In particular, this reposiory allows the user to use the aesthetic gradients technique described in the previous paper to personalize stable diffusion.
tl;dr
With this, you don't have to learn a lot of spells/modifiers to improve the quality of the generated image.
Prerequisites
This is a fork of the original stable-diffusion repository, so the prerequisites are the same as the original repository. In particular, when cloning this repo, install the library as:
pip install -e .
Usage
You can use the same arguments as with the original stable diffusion repository. The script scripts/txt2img.py
has the additional arguments:
--aesthetic_steps
: number of optimization steps when doing the personalization. For a given prompt, it is recommended to start with few steps (2 or 3), and then gradually increase it (trying 5, 10, 15, 20, etc). The greater the value, the more the resulting image will be biased towards the aesthetic embedding.--aesthetic_lr
: learning rate for the aesthetic gradient optimization. The default value is 0.0001. This value almost usually works well enough, so you can just only tune the previous argument.--aesthetic_embedding
: path to the stored pytorch tensor (.pt format) containing the aesthetic embedding. It must be of shape 1x768 (CLIP-L/14 size). See below for computing your own aesthetic embeddings.
In this repository we include all the aesthetic embeddings used in the paper. All of them are in the directory aesthetic_embeddings
:
sac_8plus.pt
laion_7plus.pt
aivazovsky.pt
cloudcore.pt
gloomcore.pt
glowwave.pt
See the paper to see how they were obtained.
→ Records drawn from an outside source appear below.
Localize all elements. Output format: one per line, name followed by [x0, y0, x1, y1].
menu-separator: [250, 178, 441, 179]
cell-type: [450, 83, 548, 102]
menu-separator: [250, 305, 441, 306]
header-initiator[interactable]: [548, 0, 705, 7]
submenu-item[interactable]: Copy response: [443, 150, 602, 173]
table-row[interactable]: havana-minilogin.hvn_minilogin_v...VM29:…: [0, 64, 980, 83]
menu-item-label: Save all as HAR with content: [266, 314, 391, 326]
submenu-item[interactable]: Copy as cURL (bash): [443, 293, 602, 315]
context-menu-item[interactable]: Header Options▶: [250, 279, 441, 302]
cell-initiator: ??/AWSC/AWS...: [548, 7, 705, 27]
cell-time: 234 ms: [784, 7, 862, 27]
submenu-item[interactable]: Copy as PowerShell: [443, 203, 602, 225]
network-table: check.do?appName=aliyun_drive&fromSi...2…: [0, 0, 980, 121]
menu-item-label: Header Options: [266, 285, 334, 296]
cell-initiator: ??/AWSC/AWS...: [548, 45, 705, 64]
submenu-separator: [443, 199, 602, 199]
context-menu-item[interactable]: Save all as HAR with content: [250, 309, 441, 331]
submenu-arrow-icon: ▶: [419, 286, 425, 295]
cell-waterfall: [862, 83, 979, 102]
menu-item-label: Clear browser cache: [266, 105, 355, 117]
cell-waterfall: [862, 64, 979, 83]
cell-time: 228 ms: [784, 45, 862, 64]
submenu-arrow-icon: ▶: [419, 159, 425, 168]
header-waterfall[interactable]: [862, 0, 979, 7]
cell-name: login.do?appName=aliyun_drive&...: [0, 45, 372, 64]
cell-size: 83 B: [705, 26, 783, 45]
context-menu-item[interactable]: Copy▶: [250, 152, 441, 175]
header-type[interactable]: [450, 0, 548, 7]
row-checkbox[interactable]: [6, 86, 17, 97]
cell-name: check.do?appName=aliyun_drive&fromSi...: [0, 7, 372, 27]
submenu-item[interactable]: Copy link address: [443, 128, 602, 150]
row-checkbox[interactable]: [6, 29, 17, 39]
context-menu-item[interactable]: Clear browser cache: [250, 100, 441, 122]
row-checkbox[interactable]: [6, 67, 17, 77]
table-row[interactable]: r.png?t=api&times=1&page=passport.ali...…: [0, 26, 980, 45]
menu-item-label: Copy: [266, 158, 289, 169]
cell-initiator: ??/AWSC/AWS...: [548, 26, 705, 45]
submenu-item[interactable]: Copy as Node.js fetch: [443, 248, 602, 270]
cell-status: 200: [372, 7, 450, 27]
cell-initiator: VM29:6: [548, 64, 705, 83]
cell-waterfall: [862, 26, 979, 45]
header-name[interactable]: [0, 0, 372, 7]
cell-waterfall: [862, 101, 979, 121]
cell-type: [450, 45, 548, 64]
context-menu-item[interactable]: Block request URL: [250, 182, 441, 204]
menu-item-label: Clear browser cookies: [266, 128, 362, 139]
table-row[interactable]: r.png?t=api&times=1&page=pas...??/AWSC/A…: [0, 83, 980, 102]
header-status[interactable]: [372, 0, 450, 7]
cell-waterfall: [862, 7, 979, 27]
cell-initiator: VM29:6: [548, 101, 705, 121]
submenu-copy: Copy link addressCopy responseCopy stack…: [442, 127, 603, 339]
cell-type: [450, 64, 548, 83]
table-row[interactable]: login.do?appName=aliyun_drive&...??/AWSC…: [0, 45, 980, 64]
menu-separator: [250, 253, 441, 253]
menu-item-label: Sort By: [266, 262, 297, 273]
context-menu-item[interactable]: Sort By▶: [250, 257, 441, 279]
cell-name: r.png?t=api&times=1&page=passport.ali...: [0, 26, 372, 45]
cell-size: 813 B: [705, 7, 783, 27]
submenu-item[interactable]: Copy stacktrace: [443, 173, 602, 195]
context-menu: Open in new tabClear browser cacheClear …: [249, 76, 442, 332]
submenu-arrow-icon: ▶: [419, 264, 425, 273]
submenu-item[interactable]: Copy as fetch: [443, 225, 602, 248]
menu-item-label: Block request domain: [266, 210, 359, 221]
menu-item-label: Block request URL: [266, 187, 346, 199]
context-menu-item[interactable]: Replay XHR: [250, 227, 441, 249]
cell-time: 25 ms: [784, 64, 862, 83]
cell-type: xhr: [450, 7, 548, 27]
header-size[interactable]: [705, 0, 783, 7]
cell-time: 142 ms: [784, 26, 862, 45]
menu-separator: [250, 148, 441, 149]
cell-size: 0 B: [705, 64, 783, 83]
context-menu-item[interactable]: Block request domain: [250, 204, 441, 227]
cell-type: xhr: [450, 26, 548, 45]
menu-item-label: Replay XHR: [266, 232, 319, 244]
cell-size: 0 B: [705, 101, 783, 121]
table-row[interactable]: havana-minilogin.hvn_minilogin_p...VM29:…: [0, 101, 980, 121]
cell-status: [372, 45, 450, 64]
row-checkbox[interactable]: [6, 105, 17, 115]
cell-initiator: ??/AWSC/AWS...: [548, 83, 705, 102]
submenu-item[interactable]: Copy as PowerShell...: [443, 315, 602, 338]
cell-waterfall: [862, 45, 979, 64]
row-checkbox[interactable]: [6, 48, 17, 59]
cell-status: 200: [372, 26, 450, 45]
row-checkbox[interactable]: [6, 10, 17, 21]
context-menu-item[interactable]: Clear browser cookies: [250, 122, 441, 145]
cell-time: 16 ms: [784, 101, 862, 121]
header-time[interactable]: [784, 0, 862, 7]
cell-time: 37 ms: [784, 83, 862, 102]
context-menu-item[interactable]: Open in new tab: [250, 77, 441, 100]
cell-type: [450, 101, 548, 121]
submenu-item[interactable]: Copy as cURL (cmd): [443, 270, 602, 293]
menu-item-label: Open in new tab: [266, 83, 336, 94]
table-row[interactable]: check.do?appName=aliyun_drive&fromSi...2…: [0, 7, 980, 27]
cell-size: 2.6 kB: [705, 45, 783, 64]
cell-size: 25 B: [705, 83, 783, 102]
In addition, new aesthetic embeddings have been incorporated:
fantasy.pt
: created from https://huggingface.co/datasets/ChristophSchuhmann/improved_aesthetics_6.5plus by filtering only the images with word "fantasy" in the caption. The top 2000 images by score are selected for the embedding.flower_plant.pt
: created from https://huggingface.co/datasets/ChristophSchuhmann/improved_aesthetics_6.5plus by filtering only the images with word "plant", "flower", "floral", "vegetation" or "garden" in the caption. The top 2000 images by score are selected for the embedding.
Examples
Let's see some examples now. This would be with the un-personalized, original SD model:
python scripts/txt2img.py --prompt "Roman city on top of a ridge, sci-fi illustration by Greg Rutkowski #sci-fi detailed vivid colors gothic concept illustration by James Gurney and Zdzislaw Beksiński vivid vivid colorsg concept illustration colorful interior" --seed 332 --plms --aesthetic_steps 0 --W 768 --aesthetic_embedding aesthetic_embeddings/laion_7plus.pt
If we now personalize it with the LAION embedding, note how the images get more floral patterns, as this is one common pattern of the LAION aesthetics dataset:
python scripts/txt2img.py --prompt "Roman city on top of a ridge, sci-fi illustration by Greg Rutkowski #sci-fi detailed vivid colors gothic concept illustration by James Gurney and Zdzislaw Beksiński vivid vivid colorsg concept illustration colorful interior" --seed 332 --plms --aesthetic_steps 5 --W 768 --aesthetic_embedding aesthetic_embeddings/laion_7plus.pt
Increasing the number of steps more...
python scripts/txt2img.py --prompt "Roman city on top of a ridge, sci-fi illustration by Greg Rutkowski #sci-fi detailed vivid colors gothic concept illustration by James Gurney and Zdzislaw Beksiński vivid vivid colorsg concept illustration colorful interior" --seed 332 --plms --aesthetic_steps 8 --W 768 --aesthetic_embedding aesthetic_embeddings/laion_7plus.pt
Another example, this we will be using another embedding that further exacerabates the floral patterns. This is the original SD output:
python scripts/txt2img.py --prompt "Cyberpunk ikea, close up shot from the top, anime art, greg rutkowski, studio ghibli, dramatic lighting" --seed 332 --plms --ckpt ../stable-diffusion/sd-v1-4.ckpt --H 768 --aesthetic_steps 0 --aesthetic_embedding aesthetic_embeddings/flower_plant.pt
And this is with 20 steps with the flower_plant.pt
embedding:
python scripts/txt2img.py --prompt "Cyberpunk ikea, close up shot from the top, anime art, greg rutkowski, studio ghibli, dramatic lighting" --seed 332 --plms --ckpt ../stable-diffusion/sd-v1-4.ckpt --H 768 --aesthetic_steps 20 --aesthetic_embedding aesthetic_embeddings/flower_plant.pt
Let's see another example:
python scripts/txt2img.py --prompt "A portal towards other dimension" --plms --seed 332 --aesthetic_steps 15 --aesthetic_embedding aesthetic_embeddings/sac_8plus.pt
If we increase it to 20 steps, we get a more pronounced effect:
python scripts/txt2img.py --prompt "A portal towards other dimension" --plms --seed 332 --aesthetic_steps 20 --aesthetic_embedding aesthetic_embeddings/sac_8plus.pt
We can set the steps to 0 to get the outputs for the original stable diffusion model:
python scripts/txt2img.py --prompt "A portal towards other dimension" --plms --seed 332 --aesthetic_steps 0 --aesthetic_embedding aesthetic_embeddings/sac_8plus.pt
Note that since we have used the SAC dataset for the personalization, the optimized results are more biased towards fantasy aesthetics.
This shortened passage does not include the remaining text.